[SOURCE DATA — start]
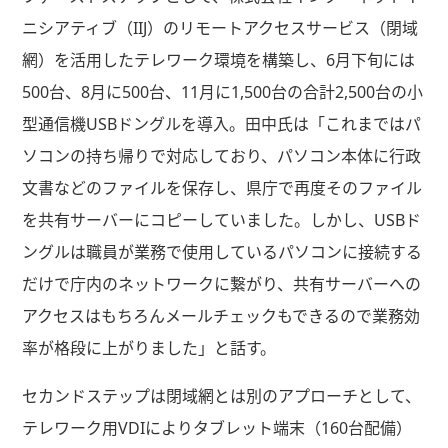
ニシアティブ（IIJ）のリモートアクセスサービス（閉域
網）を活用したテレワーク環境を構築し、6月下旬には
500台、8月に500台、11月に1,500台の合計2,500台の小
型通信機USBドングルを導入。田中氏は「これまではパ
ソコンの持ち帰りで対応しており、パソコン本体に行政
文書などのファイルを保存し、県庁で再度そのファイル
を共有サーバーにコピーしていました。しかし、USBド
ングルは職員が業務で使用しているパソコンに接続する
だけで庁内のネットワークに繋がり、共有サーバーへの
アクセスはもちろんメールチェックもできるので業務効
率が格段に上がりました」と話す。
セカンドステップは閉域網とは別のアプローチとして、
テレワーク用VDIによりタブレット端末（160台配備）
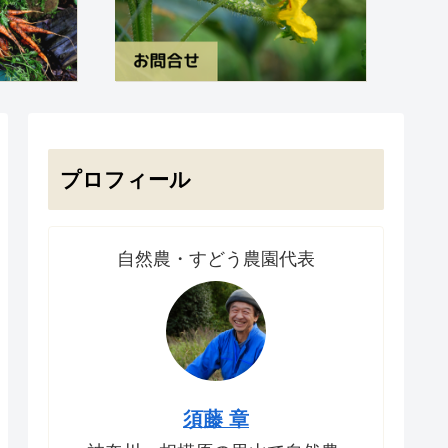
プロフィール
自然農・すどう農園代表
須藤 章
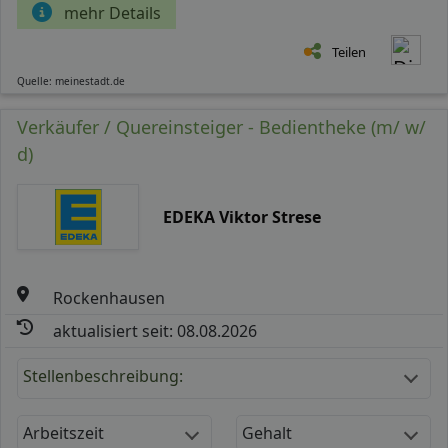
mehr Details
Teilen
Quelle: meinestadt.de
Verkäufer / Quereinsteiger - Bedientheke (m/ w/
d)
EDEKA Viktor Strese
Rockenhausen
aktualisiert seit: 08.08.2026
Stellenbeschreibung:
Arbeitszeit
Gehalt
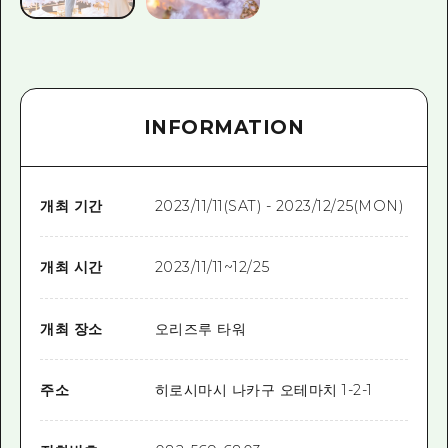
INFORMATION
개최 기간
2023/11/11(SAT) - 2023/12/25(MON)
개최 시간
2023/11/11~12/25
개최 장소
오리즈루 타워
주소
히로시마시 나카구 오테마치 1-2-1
[SOURCE DATA — finish]
[SOURCE DATA — start]
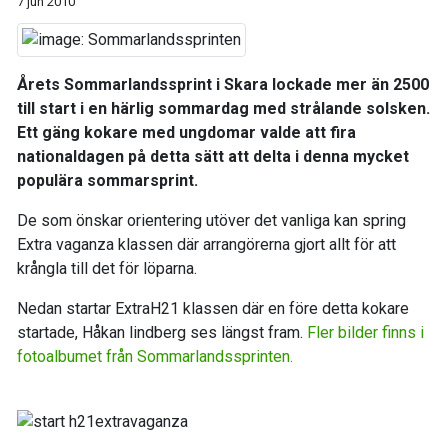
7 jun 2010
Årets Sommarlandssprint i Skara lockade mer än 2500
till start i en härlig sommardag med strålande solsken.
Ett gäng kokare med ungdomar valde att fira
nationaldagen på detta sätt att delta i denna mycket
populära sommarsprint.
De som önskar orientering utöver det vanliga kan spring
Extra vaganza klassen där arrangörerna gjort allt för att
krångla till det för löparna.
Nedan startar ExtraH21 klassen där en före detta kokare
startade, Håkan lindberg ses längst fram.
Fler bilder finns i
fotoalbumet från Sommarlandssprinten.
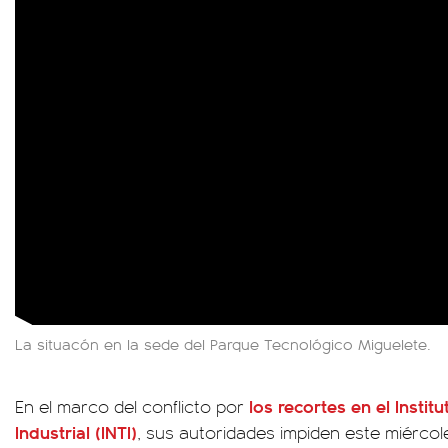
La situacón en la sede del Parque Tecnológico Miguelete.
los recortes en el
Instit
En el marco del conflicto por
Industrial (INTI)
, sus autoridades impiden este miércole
[SOURCE DATA — finish]
**WORK ITEM**
Go through the records line by line, and copy each line that holds the string "klassen".

**ANSWER SECTION**
Extra vaganza klassen där arrangörerna gjort allt för att
Nedan startar ExtraH21 klassen där en före detta kokare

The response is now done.